== Exercise aim ==
Starting with the line that contains "ممتاز شخصیات" and stopping after the line that contains "ہوتا ہے، بڑے علمی و عملی انسان تھے", copy the entries below exactly. Include nothing else.

Saved entries:
◇ ◇ ◇
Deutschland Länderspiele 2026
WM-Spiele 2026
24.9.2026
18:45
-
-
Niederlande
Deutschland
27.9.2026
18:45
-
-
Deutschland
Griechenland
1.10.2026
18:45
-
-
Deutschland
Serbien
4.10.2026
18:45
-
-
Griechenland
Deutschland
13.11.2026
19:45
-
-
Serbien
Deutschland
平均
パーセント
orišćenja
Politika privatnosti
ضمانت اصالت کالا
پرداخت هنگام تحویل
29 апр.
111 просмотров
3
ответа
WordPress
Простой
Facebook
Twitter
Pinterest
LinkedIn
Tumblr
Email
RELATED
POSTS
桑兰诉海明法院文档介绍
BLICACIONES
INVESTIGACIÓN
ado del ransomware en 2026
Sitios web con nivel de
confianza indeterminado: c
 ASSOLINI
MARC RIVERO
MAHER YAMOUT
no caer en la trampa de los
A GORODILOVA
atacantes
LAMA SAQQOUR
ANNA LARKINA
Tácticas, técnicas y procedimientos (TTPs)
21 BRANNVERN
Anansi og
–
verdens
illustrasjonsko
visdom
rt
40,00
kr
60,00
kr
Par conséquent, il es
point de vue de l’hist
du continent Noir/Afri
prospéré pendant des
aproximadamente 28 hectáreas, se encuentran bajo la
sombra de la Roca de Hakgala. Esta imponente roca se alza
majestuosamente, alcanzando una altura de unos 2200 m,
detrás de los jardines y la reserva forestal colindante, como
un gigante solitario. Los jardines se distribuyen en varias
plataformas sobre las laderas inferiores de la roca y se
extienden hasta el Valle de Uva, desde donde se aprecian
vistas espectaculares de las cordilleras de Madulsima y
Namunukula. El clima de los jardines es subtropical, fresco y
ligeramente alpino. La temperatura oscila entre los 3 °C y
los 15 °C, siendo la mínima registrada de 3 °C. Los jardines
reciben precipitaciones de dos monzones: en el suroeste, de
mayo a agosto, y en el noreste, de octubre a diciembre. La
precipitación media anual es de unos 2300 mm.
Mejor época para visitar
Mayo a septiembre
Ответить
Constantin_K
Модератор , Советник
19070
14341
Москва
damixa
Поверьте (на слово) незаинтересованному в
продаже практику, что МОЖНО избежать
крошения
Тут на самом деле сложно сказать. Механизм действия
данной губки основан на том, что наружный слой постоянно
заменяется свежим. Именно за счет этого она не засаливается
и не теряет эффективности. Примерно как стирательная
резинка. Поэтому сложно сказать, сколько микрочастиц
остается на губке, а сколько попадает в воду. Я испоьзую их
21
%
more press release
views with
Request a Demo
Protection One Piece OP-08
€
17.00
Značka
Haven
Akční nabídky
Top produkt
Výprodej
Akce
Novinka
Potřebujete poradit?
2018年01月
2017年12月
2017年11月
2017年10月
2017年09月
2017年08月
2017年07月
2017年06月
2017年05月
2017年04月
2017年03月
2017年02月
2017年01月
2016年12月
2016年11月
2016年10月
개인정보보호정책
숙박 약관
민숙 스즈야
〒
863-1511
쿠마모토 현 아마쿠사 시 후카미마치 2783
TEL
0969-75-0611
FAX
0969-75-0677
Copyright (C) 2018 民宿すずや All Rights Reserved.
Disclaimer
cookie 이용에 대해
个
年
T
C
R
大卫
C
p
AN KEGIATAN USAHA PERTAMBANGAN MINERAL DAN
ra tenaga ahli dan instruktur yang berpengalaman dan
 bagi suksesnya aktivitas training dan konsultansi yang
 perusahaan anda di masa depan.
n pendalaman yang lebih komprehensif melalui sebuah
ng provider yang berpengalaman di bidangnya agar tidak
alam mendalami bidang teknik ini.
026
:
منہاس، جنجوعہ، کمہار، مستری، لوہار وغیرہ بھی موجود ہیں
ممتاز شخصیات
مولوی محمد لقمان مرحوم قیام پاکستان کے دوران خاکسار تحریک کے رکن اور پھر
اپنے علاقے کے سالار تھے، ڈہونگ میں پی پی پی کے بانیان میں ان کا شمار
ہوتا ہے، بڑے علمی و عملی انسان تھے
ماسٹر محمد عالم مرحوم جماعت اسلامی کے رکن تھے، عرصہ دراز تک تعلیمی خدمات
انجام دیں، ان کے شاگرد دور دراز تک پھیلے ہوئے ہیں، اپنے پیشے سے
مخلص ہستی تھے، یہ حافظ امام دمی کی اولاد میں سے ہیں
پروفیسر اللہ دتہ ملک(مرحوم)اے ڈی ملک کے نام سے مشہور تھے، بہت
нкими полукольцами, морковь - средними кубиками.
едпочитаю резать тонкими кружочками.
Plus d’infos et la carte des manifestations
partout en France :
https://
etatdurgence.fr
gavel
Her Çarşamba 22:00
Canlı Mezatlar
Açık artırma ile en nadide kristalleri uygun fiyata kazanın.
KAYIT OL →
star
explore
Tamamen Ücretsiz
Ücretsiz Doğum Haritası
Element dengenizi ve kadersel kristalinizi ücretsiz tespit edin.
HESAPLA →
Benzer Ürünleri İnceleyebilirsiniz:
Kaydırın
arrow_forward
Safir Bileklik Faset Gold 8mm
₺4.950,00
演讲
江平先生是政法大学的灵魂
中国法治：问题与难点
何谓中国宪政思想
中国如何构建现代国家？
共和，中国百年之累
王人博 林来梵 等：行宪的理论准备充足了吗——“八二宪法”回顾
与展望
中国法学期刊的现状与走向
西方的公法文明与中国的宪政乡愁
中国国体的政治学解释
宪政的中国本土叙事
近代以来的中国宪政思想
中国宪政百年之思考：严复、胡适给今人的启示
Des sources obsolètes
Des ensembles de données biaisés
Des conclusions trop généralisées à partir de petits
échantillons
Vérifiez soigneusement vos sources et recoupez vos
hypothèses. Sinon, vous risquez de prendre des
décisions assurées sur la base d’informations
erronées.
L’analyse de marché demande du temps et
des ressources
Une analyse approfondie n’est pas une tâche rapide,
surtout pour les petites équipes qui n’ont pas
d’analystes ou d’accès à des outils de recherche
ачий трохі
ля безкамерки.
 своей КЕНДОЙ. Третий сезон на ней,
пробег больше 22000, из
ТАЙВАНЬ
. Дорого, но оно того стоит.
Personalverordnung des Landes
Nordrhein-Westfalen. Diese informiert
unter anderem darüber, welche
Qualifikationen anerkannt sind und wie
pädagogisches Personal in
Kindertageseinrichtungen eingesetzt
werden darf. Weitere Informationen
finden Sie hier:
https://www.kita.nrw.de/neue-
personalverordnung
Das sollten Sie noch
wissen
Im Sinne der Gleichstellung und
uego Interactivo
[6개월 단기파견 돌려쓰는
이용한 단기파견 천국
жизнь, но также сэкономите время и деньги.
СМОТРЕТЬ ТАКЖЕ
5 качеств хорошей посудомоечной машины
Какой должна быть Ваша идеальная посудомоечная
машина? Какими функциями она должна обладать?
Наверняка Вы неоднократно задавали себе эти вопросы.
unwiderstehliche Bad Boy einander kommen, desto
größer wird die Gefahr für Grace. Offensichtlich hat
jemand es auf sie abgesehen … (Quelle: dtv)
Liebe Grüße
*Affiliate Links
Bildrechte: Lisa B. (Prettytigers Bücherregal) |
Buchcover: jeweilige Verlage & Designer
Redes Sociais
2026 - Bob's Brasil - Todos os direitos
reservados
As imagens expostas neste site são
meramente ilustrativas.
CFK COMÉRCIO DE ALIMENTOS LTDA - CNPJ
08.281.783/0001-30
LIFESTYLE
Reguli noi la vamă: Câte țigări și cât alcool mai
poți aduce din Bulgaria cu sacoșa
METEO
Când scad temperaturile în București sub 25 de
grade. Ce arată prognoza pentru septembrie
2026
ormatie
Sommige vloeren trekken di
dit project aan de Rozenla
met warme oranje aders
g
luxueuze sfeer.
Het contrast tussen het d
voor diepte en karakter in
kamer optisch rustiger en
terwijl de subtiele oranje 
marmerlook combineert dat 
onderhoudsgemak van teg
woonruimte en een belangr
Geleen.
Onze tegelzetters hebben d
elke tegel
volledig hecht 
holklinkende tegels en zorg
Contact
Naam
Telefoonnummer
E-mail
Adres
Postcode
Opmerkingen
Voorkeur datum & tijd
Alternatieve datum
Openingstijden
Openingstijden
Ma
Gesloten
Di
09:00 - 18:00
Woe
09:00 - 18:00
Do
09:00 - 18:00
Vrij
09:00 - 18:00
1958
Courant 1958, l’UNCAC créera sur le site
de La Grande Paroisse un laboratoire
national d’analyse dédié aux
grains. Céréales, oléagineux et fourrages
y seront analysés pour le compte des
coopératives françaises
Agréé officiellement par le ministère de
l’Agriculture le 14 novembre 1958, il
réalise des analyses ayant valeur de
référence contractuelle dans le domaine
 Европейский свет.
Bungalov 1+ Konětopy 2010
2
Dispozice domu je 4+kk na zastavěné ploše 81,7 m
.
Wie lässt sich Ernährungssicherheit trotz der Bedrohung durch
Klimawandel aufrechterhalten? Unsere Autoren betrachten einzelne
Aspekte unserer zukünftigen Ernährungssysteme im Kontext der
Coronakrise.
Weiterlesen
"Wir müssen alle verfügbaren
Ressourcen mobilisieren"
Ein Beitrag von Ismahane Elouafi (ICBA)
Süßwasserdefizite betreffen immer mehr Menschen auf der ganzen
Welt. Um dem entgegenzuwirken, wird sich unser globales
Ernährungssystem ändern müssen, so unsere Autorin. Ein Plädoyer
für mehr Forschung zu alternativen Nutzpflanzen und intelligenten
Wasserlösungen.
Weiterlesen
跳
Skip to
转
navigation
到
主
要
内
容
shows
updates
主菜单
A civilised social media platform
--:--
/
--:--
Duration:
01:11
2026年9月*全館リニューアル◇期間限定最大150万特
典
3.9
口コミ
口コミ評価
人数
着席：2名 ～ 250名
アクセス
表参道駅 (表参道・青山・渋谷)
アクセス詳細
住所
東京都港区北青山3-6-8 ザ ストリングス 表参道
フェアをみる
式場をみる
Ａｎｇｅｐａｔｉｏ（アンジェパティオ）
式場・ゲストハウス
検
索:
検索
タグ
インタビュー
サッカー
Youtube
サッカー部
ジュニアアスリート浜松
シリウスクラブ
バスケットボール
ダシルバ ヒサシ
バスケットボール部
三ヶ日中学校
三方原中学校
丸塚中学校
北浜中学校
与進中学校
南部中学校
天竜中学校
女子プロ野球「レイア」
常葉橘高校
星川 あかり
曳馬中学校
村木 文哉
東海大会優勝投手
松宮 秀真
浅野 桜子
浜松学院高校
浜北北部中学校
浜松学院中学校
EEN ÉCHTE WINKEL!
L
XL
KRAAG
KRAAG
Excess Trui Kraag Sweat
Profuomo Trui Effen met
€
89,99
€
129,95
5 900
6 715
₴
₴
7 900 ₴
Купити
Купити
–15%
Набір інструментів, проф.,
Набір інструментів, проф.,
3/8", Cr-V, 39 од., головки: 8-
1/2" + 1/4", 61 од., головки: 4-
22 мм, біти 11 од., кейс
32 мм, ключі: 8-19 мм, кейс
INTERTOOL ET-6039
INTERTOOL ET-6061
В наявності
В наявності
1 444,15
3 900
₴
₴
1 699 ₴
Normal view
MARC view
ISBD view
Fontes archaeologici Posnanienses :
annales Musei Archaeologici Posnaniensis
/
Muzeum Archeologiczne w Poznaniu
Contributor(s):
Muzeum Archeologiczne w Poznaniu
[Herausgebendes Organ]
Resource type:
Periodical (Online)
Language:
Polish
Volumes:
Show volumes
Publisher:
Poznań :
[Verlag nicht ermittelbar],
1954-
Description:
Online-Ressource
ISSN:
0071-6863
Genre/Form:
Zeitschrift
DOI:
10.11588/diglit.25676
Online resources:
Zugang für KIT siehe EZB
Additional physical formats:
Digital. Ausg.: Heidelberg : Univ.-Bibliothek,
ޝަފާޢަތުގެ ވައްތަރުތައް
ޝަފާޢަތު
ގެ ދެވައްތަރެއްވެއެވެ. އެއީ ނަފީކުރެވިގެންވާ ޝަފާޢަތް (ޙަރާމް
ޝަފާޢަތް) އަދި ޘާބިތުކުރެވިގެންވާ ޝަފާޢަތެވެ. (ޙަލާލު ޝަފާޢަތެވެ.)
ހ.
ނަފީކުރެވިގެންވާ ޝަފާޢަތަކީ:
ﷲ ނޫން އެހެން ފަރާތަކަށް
◇ ◇ ◇
== Result for this task ==
ممتاز شخصیات
مولوی محمد لقمان مرحوم قیام پاکستان کے دوران خاکسار تحریک کے رکن اور پھر
اپنے علاقے کے سالار تھے، ڈہونگ میں پی پی پی کے بانیان میں ان کا شمار
ہوتا ہے، بڑے علمی و عملی انسان تھے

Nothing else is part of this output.